*** Records for this task

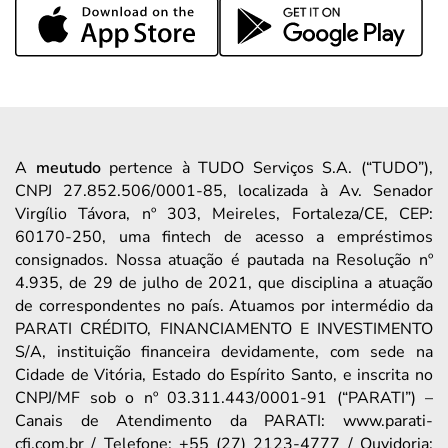
A
meutudo
pertence à TUDO Serviços S.A. (“TUDO”),
CNPJ 27.852.506/0001-85, localizada à Av. Senador
Virgílio Távora, nº 303, Meireles, Fortaleza/CE, CEP:
60170-250, uma fintech de acesso a empréstimos
consignados. Nossa atuação é pautada na Resolução nº
4.935, de 29 de julho de 2021, que disciplina a atuação
de correspondentes no país. Atuamos por intermédio da
PARATI CRÉDITO, FINANCIAMENTO E INVESTIMENTO
S/A, instituição financeira devidamente, com sede na
Cidade de Vitória, Estado do Espírito Santo, e inscrita no
CNPJ/MF sob o nº 03.311.443/0001-91 (“PARATI”) –
Canais de Atendimento da PARATI: www.parati-
cfi.com.br / Telefone: +55 (27) 2123-4777 / Ouvidoria:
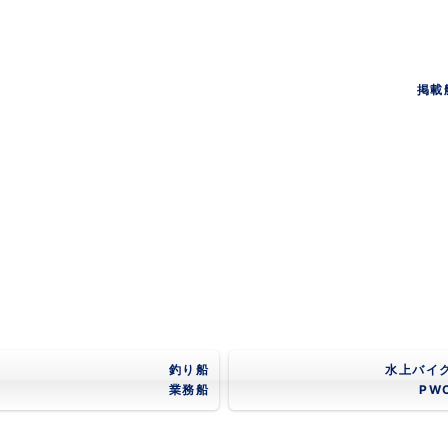
掲載
釣り船
水上バイ
業務船
PW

******

• Try it
Your output should consist solely of the lines from the line containing "Virgílio Távora, nº" through the end of the data above, copied exactly, with images removed.

• Answer space
Virgílio Távora, nº 303, Meireles, Fortaleza/CE, CEP:
60170-250, uma fintech de acesso a empréstimos
consignados. Nossa atuação é pautada na Resolução nº
4.935, de 29 de julho de 2021, que disciplina a atuação
de correspondentes no país. Atuamos por intermédio da
PARATI CRÉDITO, FINANCIAMENTO E INVESTIMENTO
S/A, instituição financeira devidamente, com sede na
Cidade de Vitória, Estado do Espírito Santo, e inscrita no
CNPJ/MF sob o nº 03.311.443/0001-91 (“PARATI”) –
Canais de Atendimento da PARATI: www.parati-
cfi.com.br / Telefone: +55 (27) 2123-4777 / Ouvidoria:
掲載
釣り船
水上バイ
業務船
PW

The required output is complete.